Engineering Contradictions & Design Principles
Engineering Contradiction Analysis
1Reliability
If vast amounts of data are collected from vibration sensors and IoT devices, then predictive maintenance capability is improved, but system complexity and data processing burden increase
Solution Approach 1:
The patent segments the data processing system into multiple specialized components: edge devices for initial data collection and preprocessing, cloud-based platforms for advanced analytics, and digital twin virtual models for simulation. This segmentation allows each component to handle specific tasks efficiently, reducing overall system complexity while maintaining predictive maintenance capabilities.
Solution Approach 2:
The patent introduces digital twins as intermediary virtual representations of physical assets. These digital twins act as mediators between raw sensor data and maintenance decision-making, allowing complex data to be processed in a simplified virtual environment before informing real-world maintenance actions.
2Loss of time
If real-time data processing is implemented to optimize operations, then response time to issues is improved, but computational resource requirements increase
Solution Approach 1:
The patent implements periodic data sampling and processing intervals rather than continuous real-time processing. Sensors collect data at predetermined intervals, and analysis is performed in batches, reducing computational resource requirements while maintaining timely response capabilities for critical issues.
Solution Approach 2:
The patent applies different processing qualities to different data streams based on their criticality. High-priority data from critical sensors undergoes immediate real-time processing, while lower-priority data is processed in batches, optimizing the balance between response time and computational resource usage.
3Productivity
If digital twins are created and updated with real-time data, then operational optimization is improved, but data storage and processing demands increase
Solution Approach 1:
The patent creates simplified digital twin copies of physical assets that contain only the essential data and characteristics needed for operational optimization.

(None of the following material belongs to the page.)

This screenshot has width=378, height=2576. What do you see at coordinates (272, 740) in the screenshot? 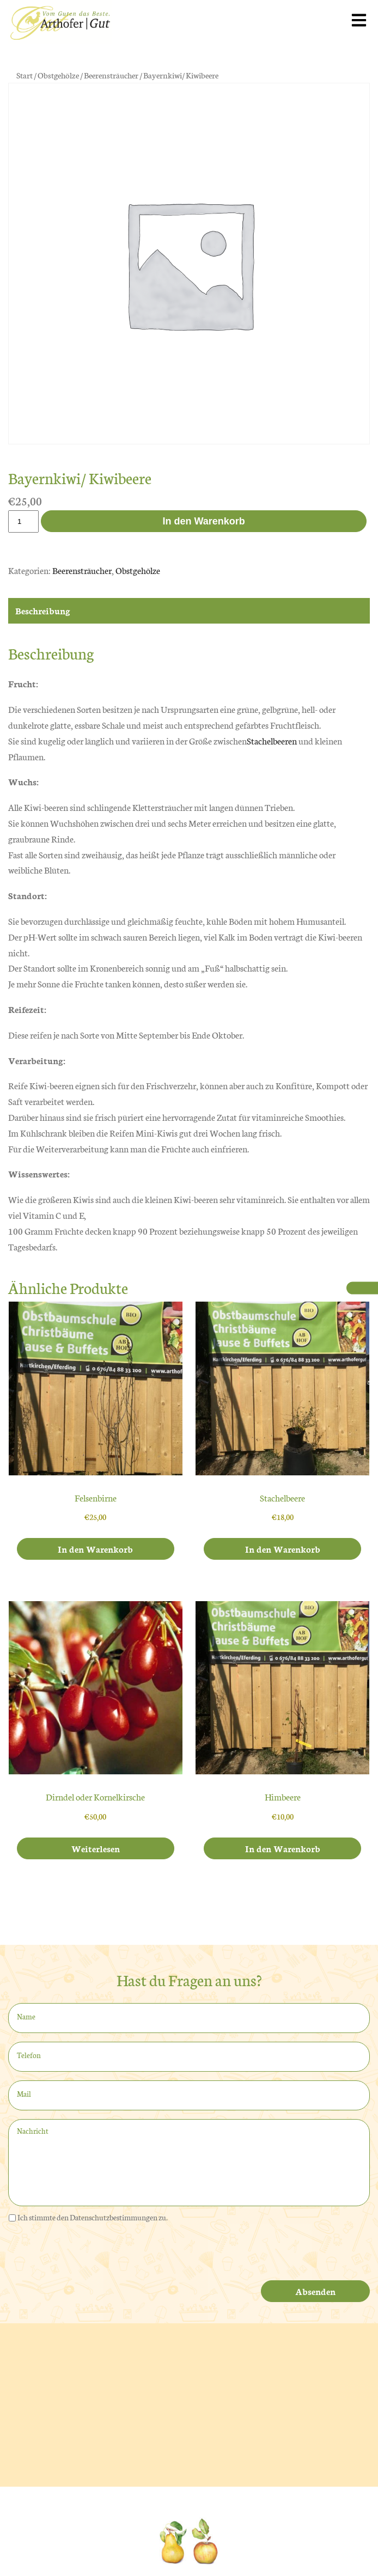
I see `Stachelbeeren` at bounding box center [272, 740].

Rather than storing complete replicas of all asset data, the digital twins contain selectively extracted information that maintains optimization capabilities while reducing storage demands.
Solution Approach 2:
The patent pre-configures digital twins with baseline data and expected operational parameters before deployment. This preliminary action reduces the need for continuous data storage during operation, as the digital twins already contain the reference information needed for comparison and optimization.
4Loss of information
If expertise is captured from experienced workers, then knowledge retention is improved, but system complexity increases
Solution Approach 1:
The patent implements systems where experienced workers can directly input their expertise and observations into the platform through user-friendly interfaces. The system automatically processes and integrates this knowledge without requiring complex manual configuration, allowing knowledge capture while minimizing added system complexity.
Data Source
AI summary
A platform for facilitating development of intelligence in an Industrial Internet of Things (IIoT) system generally includes a plurality of distinct data-handling layers comprising an industrial monitoring systems layer that collects data from or about a plurality of industrial entities in the IIoT system; an industrial entity-oriented data storage systems layer that stores the data collected by the industrial monitoring systems layer; an adaptive intelligent systems layer that provisions available computing resources within the platform; and an industrial management application platform layer that manages the platform in a common application environment.